Spam is having a field day..
I think I told you awhile ago it’s ok that replies are late.. 🙂 Warmth is a good thing, definitely.
It far from makes you a slu t.
I relate too much, unfortunately.
Dunno how to stop that either.
But I don’t think there’s anything wrong with the person you are today. Some people are a****** even when they get the world handed to them, no neglect or abuse, so it’s not just circumstances that shape a person. There’s nothing throughout your time here that’d make me think otherwise about you.
I hope those dreams can stay gone someday.
I wish I had the answer to your question. I wish I could help you. Yes, forget things that hurt us is really hard. But you are amazing, smart, and deserve the best. Why in the world should you be in pain while this asshole is fine? Try to be happy
Sorry if this is a duplicate message… the thing kinda went whacko on me…
I too am a survivor of incest. You are not alone and it was not your fault in any way. Doesn’t matter how often it happened, how old you were, or what you did or did not do. The people who did this to you were and still are wrong, and they always will be. It is their sickness, their filth, their disgusting behavior…. it is not you, and you are not a sl*t.

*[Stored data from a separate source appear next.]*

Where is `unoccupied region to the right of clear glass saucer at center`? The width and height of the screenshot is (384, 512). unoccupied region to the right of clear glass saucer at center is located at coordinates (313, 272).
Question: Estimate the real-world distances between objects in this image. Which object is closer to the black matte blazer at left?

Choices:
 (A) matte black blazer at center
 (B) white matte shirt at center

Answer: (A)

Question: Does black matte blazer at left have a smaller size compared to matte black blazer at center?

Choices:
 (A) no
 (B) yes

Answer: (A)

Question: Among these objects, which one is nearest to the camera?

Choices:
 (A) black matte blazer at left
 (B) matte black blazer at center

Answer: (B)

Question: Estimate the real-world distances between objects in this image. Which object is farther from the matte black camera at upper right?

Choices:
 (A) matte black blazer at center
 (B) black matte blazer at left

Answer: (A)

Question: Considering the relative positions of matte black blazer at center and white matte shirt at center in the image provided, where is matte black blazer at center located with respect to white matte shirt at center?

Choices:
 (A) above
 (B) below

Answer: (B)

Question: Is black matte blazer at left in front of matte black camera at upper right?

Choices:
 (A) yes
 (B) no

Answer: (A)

I have too often wondered how I would be different if I had not been molested, and I will never know. I will never know the person I could have been had it not happened. On the same note, though, I would not be the person I am today… and not everything about me is terrible. I am NOT saying I am glad it happened – I sure am not – but I am happy with what I have done in response to it.
You too will never know the person you could have been, but also too you would not be who you are. I don’t have to meet you to know you are a good person, and you are worth loving. You have a beautiful soul, and it shines through. No matter what these people did to you, they could not take away the core of who you are. No one can do that.
I have never forgotten, and you won’t, either. But I promise you that it WILL get better. I am on the other side of the mountain and you will be too – I promise. Hold on, and never give up on you. You will make it though, and believe me, it is absolutely and completely worth it. You are worth it.
i was cleaning up some of my posts and i noticed a particular one from you..
Rather hope you can see this sometime, and that it was just part of the season.
and as always, i hope you’re doing ok.